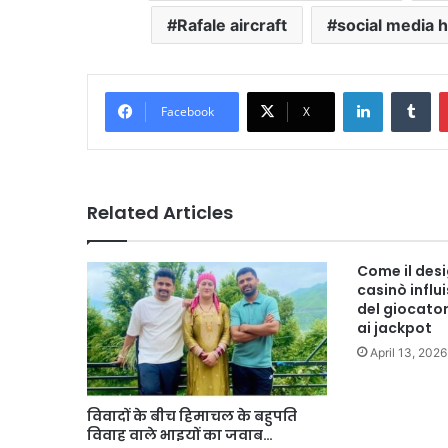
Rafale aircraft
social media 
LinkedIn
Tu
Facebook
X
Related Articles
Come il desi
casinò influ
del giocatore
ai jackpot
April 13, 2026
विवादों के बीच हिमाचल के बहुपति
विवाह वाले भाइयों का जवाब…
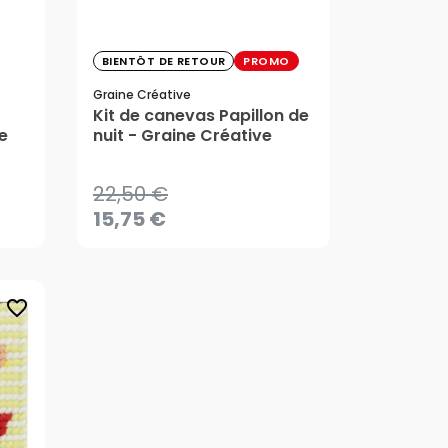
BIENTÔT DE RETOUR
PROMO
22,50 €
15,75 €
Graine Créative
Kit de canevas Papillon de
e
nuit - Graine Créative
22,50 €
15,75 €
CRÉER UNE ALERTE
favorite_border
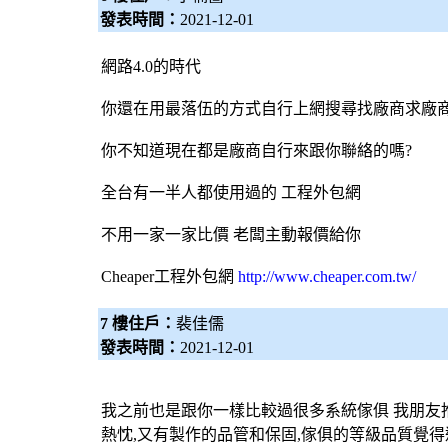
發表時間：
2021-12-01
網路4.0的時代
你還在用最落伍的方式自行上網搜尋找廠商求廠商
你不知道現在都是廠商自行來跟你聯絡的嗎?
全台有一半人都使用過的 工程
外包網
不用一家一家比價 老闆主動報價給你
Cheaper工程
外包網
http://www.cheaper.com.tw/
7 樓住戶：
裴佳儒
發表時間：
2021-12-01
我之前也是跟你一樣比較過很多系統傢俱 我朋友推
熱忱,又有製作的品管和保固,傢俱的等級品質覺得還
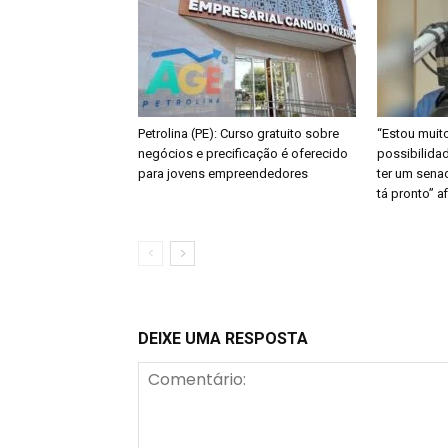
Petrolina (PE): Curso gratuito sobre
“Estou muit
negócios e precificação é oferecido
possibilidad
para jovens empreendedores
ter um senad
tá pronto” 
DEIXE UMA RESPOSTA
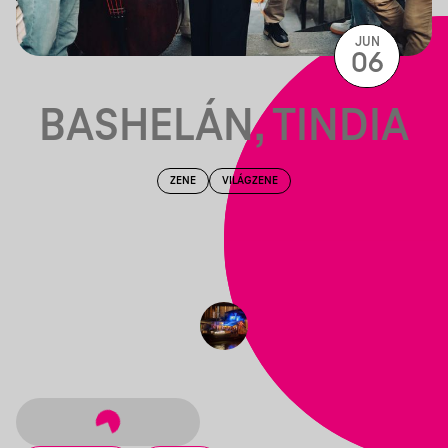
JUN
06
BASHELÁN, TINDIA
ZENE
VILÁGZENE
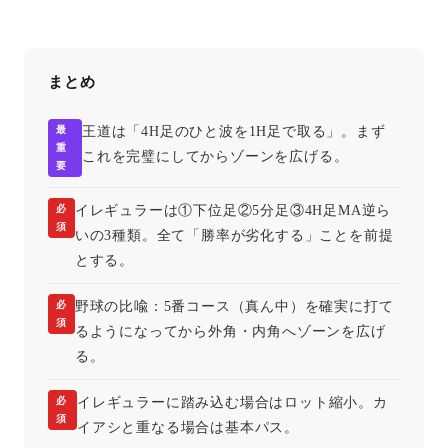
まとめ
最
王道は「4H足のひと波を1H足で取る」。まず
重
これを完璧にしてからゾーンを広げる。
要
必
イレギュラーは①下位足②5分足③4H足MA逆ら
須
いの3種類。全て「勝率が劣化する」ことを前提
とする。
必
野球の比喩：5番コース（真ん中）を確実に打て
須
るようになってから外角・内角へゾーンを広げ
る。
必
イレギュラーに踏み込む場合はロット縮小。カ
須
イアシと重なる場合は基本パス。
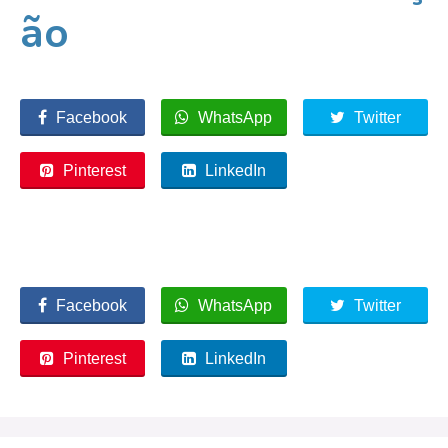
ão
Facebook
WhatsApp
Twitter
Pinterest
LinkedIn
Facebook
WhatsApp
Twitter
Pinterest
LinkedIn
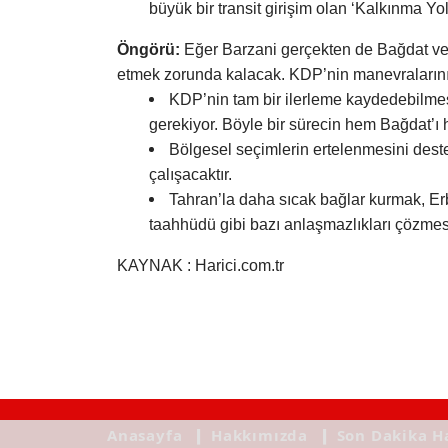
büyük bir transit girişim olan ‘Kalkınma Yo
Öngörü:
Eğer Barzani gerçekten de Bağdat ve
etmek zorunda kalacak. KDP’nin manevraların
KDP’nin tam bir ilerleme kaydedebilmes
gerekiyor. Böyle bir sürecin hem Bağdat’ı
Bölgesel seçimlerin ertelenmesini deste
çalışacaktır.
Tahran’la daha sıcak bağlar kurmak, Er
taahhüdü gibi bazı anlaşmazlıkları çözmesi
KAYNAK : Harici.com.tr
Anasayfa
❙ Hakkımızda
❙ Son Dakika H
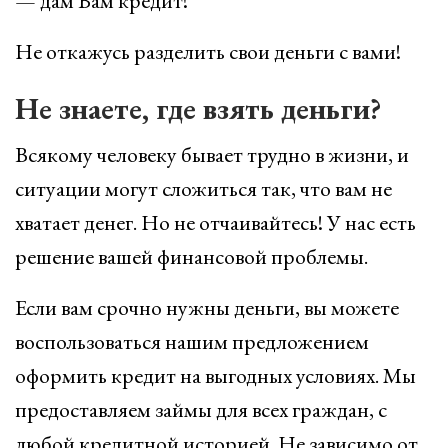
— дам Вам кредит!
Не откажусь разделить свои деньги с вами!
Не знаете, где взять деньги?
Всякому человеку бывает трудно в жизни, и
ситуации могут сложиться так, что вам не
хватает денег. Но не отчаивайтесь! У нас есть
решение вашей финансовой проблемы.
Если вам срочно нужны деньги, вы можете
воспользоваться нашим предложением
оформить кредит на выгодных условиях. Мы
предоставляем займы для всех граждан, с
любой кредитной историей. Не зависимо от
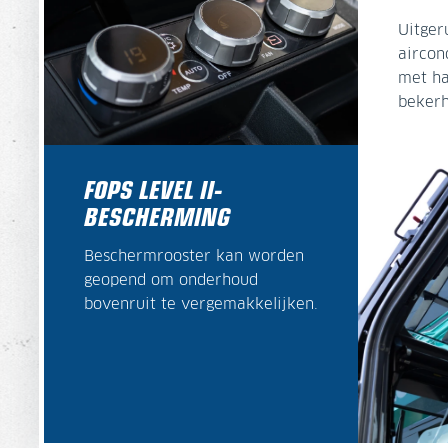
Uitger
aircon
met ha
bekerh
FOPS LEVEL II-
BESCHERMING
Beschermrooster kan worden
geopend om onderhoud
bovenruit te vergemakkelijken.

-=-=-

▸ Your task
Take each line of the material that contains the word "Graine" and list it.

▸ Task response
Graine Créative
nuit - Graine Créative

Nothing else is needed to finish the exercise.